56 / 6 = 9.33 → 56 is not a multiple of 6

132 / 12 = 11 → 132 is a multiple of 12 (and a multiple of 11)

132 / 15 = 8.8 → 132 is not a multiple of 15

65 / 13 = 5 → 65 is a multiple of 13 (and a multiple of 5)

65 / 8 = 8.125 → 65 is not a multiple of 8

Note the parentheticals: we could rearrange the values to say 56 / 8 = 7 or 132 / 11 = 12 or 65 / 5 = 13. To generalize this principle, if integer n is a multiple of integer x, then integer n is also a multiple of whatever integer, when multiplied by x, produces n

Here are five different ways to ask the same question about two integers, n and x:

Is n divisible by x?

Is n a multiple of x?

Is x a divisor of n?

Is x a factor of n?

Is n/x an integer?

As you prepare to take the GMAT, you should see so many of these questions that you understand what is being asked without really noticing the changes in terminology. The goal is for your brain to develop a concept of divisibility that is readily identified by any of the above ways of speaking.

The frequency of this concept on GMAT quant makes it hard to get a great score without knowing your multiplication table like the back of your hand. If there are any two integers between 1 and 12, inclusive, whose product (the result when these integers multiply each other) you don’t know instantly, it’s time to review your multiplication table and possibly whip out the flash cards. As elementary as this feels, it will serve you well.

Now to return to prime factors. (We could call these prime divisors if we liked, but to do so would be rather unconventional.) Again, a prime number is an integer that is not divisible by any integers other than itself and 1. It’s worth pointing out that every integer is divisible by itself and 1. Every number, whether it’s an integer or not, is divisible by itself, since x/x = 1. (The case of 0/0 is best left to professional mathematicians; it won’t appear on the GMAT.) And dividing any number, whether it’s an integer or not, by 1, effectively does nothing, just as multiplying any number by 1 effectively does nothing. x/1 = x, and x*1 = x.

Here are the first 15 prime numbers, the ones occurring between 1 and 50:

2  3  5  7  11  13  17  19  23  29  31  37  41  43 47

Try dividing any of these numbers by an integer other than itself or 1, and your quotient won’t be an integer. (If you’re curious why these and not any other integers represent the first 15 primes, you’ll have a hard time finding an explanation, because a mathematically provable model for describing or predicting the series of prime numbers remains one of the most elusive mysteries in mathematics.) Note that every prime number except for 2 is odd.

With this understanding of prime numbers in place, it follows that the prime factors of an integer are the integer’s “building blocks” or fundamental elements, which cannot themselves be further broken down.
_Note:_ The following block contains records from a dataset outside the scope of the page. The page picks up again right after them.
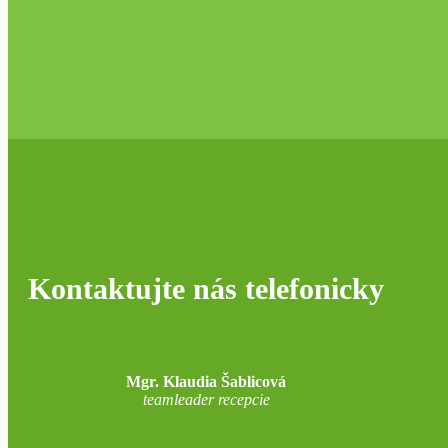
Kontaktujte nás telefonicky
Mgr. Klaudia Šablicová
teamleader recepcie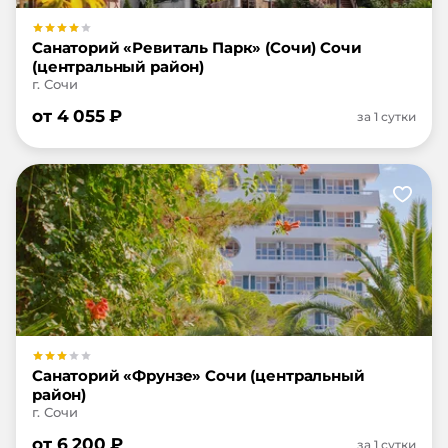
Санаторий «Ревиталь Парк» (Сочи) Сочи
(центральный район)
г. Сочи
от
4 055
₽
за 1 сутки
Санаторий «Фрунзе» Сочи (центральный
район)
г. Сочи
от
6 200
₽
за 1 сутки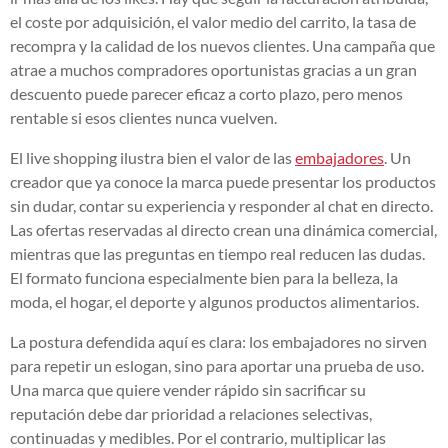
el coste por adquisición, el valor medio del carrito, la tasa de
recompra y la calidad de los nuevos clientes. Una campaña que
atrae a muchos compradores oportunistas gracias a un gran
descuento puede parecer eficaz a corto plazo, pero menos
rentable si esos clientes nunca vuelven.
El live shopping ilustra bien el valor de las
embajadores
. Un
creador que ya conoce la marca puede presentar los productos
sin dudar, contar su experiencia y responder al chat en directo.
Las ofertas reservadas al directo crean una dinámica comercial,
mientras que las preguntas en tiempo real reducen las dudas.
El formato funciona especialmente bien para la belleza, la
moda, el hogar, el deporte y algunos productos alimentarios.
La postura defendida aquí es clara: los embajadores no sirven
para repetir un eslogan, sino para aportar una prueba de uso.
Una marca que quiere vender rápido sin sacrificar su
reputación debe dar prioridad a relaciones selectivas,
continuadas y medibles. Por el contrario, multiplicar las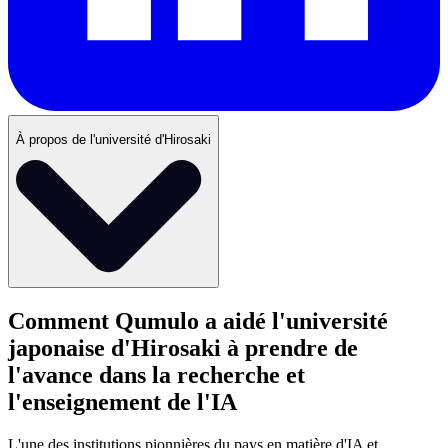
À propos de l'université d'Hirosaki
Secteur
Comment Qumulo a aidé l'université
japonaise d'Hirosaki à prendre de
Enseignement supérieur et recherche
l'avance dans la recherche et
Cas d'utilisation
l'enseignement de l'IA
Recherche sur l'IA et la science des données, calcul à haute
performance, accès multiplateforme
L'une des institutions pionnières du pays en matière d'IA et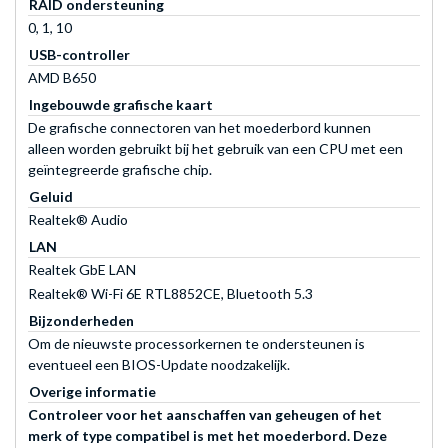
RAID ondersteuning
0, 1, 10
USB-controller
AMD B650
Ingebouwde grafische kaart
De grafische connectoren van het moederbord kunnen
alleen worden gebruikt bij het gebruik van een CPU met een
geïntegreerde grafische chip.
Geluid
Realtek® Audio
LAN
Realtek GbE LAN
Realtek® Wi-Fi 6E RTL8852CE, Bluetooth 5.3
Bijzonderheden
Om de nieuwste processorkernen te ondersteunen is
eventueel een BIOS-Update noodzakelijk.
Overige informatie
Controleer voor het aanschaffen van geheugen of het
merk of type compatibel is met het moederbord. Deze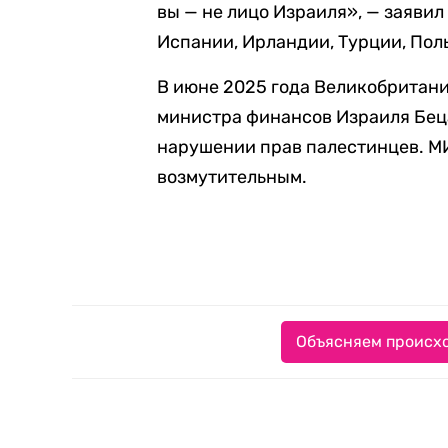
вы — не лицо Израиля», — заяви
Испании, Ирландии, Турции, Пол
В июне 2025 года Великобритани
министра финансов Израиля Бец
нарушении прав палестинцев. М
возмутительным.
Объясняем происхо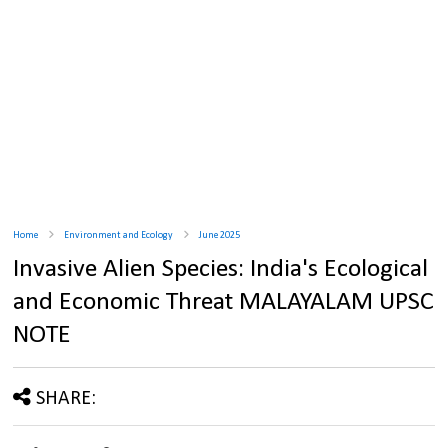
Home
Environment and Ecology
June 2025
Invasive Alien Species: India's Ecological
and Economic Threat MALAYALAM UPSC
NOTE
SHARE: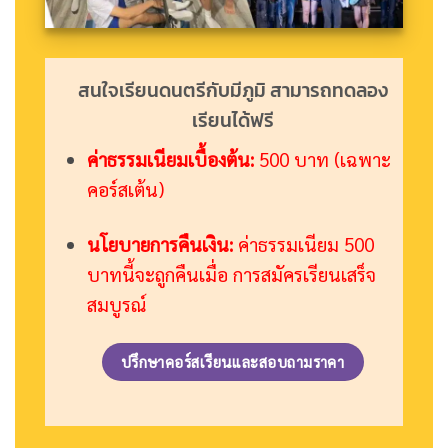
สนใจเรียนดนตรีกับมีภูมิ สามารถทดลอง
เรียนได้ฟรี
ค่าธรรมเนียมเบื้องต้น:
500 บาท (เฉพาะ
คอร์สเต้น)
นโยบายการคืนเงิน:
ค่าธรรมเนียม 500
บาทนี้จะถูกคืนเมื่อ การสมัครเรียนเสร็จ
สมบูรณ์
ปรึกษาคอร์สเรียนและสอบถามราคา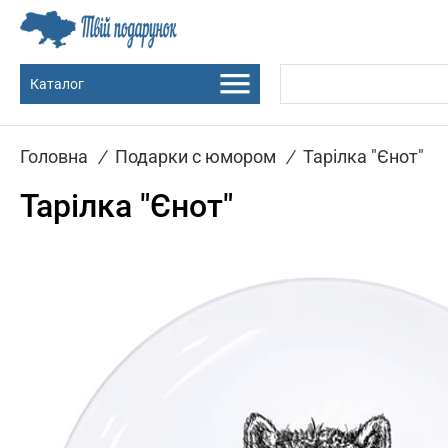
Каталог
Головна
/
Подарки с юмором
/
Тарілка "Єнот"
Тарілка "Єнот"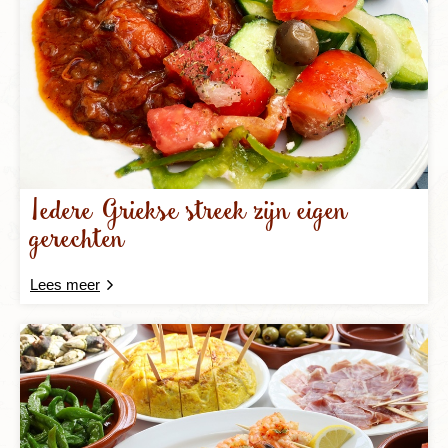
Iedere Griekse streek zijn eigen
gerechten
Lees meer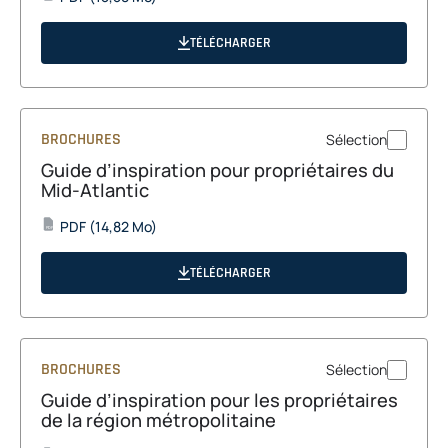
in
a
TÉLÉCHARGER
new
tab
BROCHURES
Sélection
Guide d’inspiration pour propriétaires du
Mid-Atlantic
opens
PDF
(14,82 Mo)
PDF
in
a
TÉLÉCHARGER
new
tab
BROCHURES
Sélection
Guide d’inspiration pour les propriétaires
de la région métropolitaine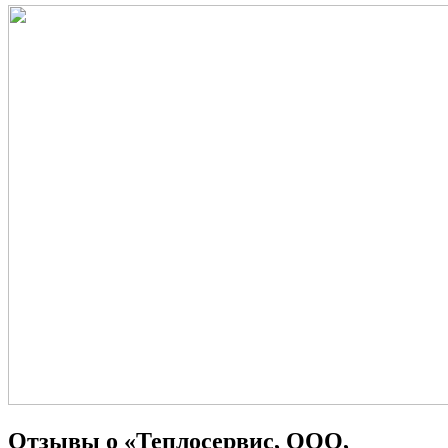
Отзывы о «Теплосервис, ООО,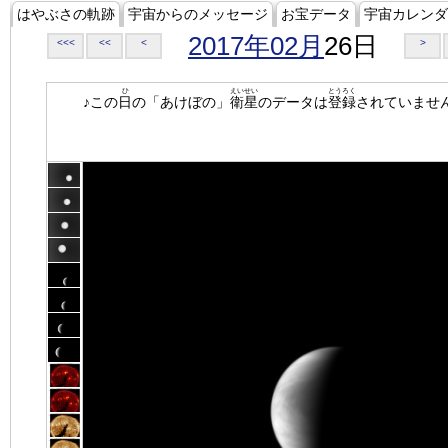
はやぶさの軌跡
宇宙からのメッセージ
お宝データ
宇宙カレンダ
2017年02月
26日
<<<
<<
<
>
ひ
えいせい
とうろく
♪この
日
の「あけぼの」
衛星
のデータは
登録
されていませ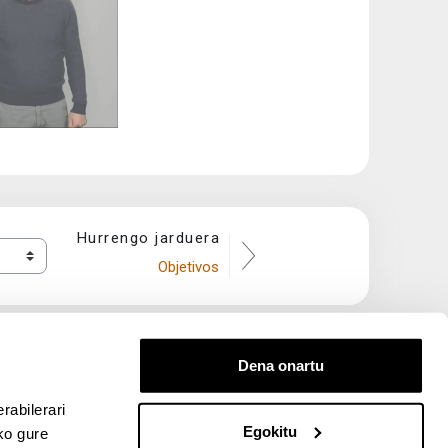
a
Hurrengo jarduera
Objetivos
Dena onartu
rabilerari
Egokitu
ko gure
entana nueva)
bre ventana nueva)
kedIn (abre ventana nueva)
 en YouTube (abre ventana nueva)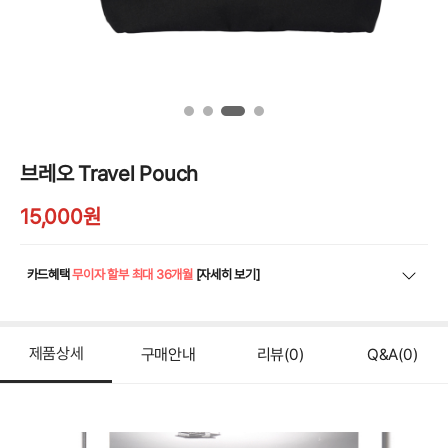
브레오 Travel Pouch
15,000
원
카드혜택
무이자 할부 최대 36개월
[자세히 보기]
제품상세
구매안내
리뷰
(0)
Q&A
(0)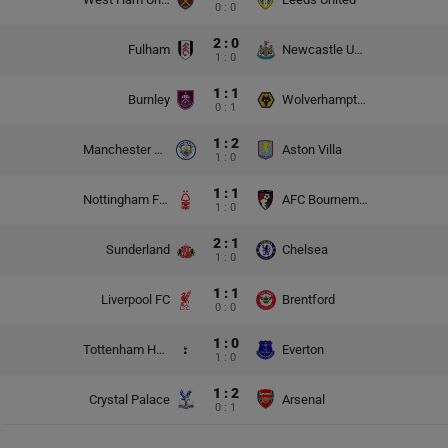
0 : 0
2 : 0
Fulham
Newcastle United
1 : 0
1 : 1
Burnley
Wolverhampton Wanderers
0 : 1
1 : 2
Manchester City
Aston Villa
1 : 0
1 : 1
Nottingham Forest
AFC Bournemouth
1 : 0
2 : 1
Sunderland
Chelsea
1 : 0
1 : 1
Liverpool FC
Brentford
0 : 0
1 : 0
Tottenham Hotspur
Everton
1 : 0
1 : 2
Crystal Palace
Arsenal
0 : 1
Let’s use some official GMAT problems to practice the process of reducing integers to their prime factors. We refer both to this process and to the resulting list of primes as the “prime factorization” of the integer.

The “prime sum” of an integer n greater than 1 is the sum of all the prime factors of n, including repetitions. For example, the prime sum of 12 is 7, since 12 = 2 * 2 * 3 and 2 + 2 + 3 = 7. For which of the following integers is the prime sum greater than 35?

(A) 440

(B) 512

(C) 620

(D) 700

(E) 750

This problem is helpful because it includes an example of prime factorization with the integer 12. There are two possible “routes” for us to perform the prime factorization of 12. We can work through and display these “routes” with a factor tree tool.

12                                                12

2         6                                       3            4

           2        3                                           2            2

When we perform a prime factorization of an integer, we “break down” the number into sets of factors until all of the factors are prime and cannot be further broken down. With the integer 12, we may begin with the factor pair of 2 * 6 or with the factor pair of 3 * 4. In the first case, we finish by breaking the 6 into 2 * 3. In the second case, we finish by breaking the 4 into 2 * 2. Either way, the resulting prime factorization of 12 is 2 * 2 * 3. (I like to underline the prime factors as I find them in order to keep track.) No matter which “route” is taken in the prime factorization of an integer, the resulting list of prime factors is always the same. It is often helpful to group repetitions of the same prime factor using exponents. So for 12, instead of “2 * 2 * 3,” we can express the prime factorization as “22 * 3.”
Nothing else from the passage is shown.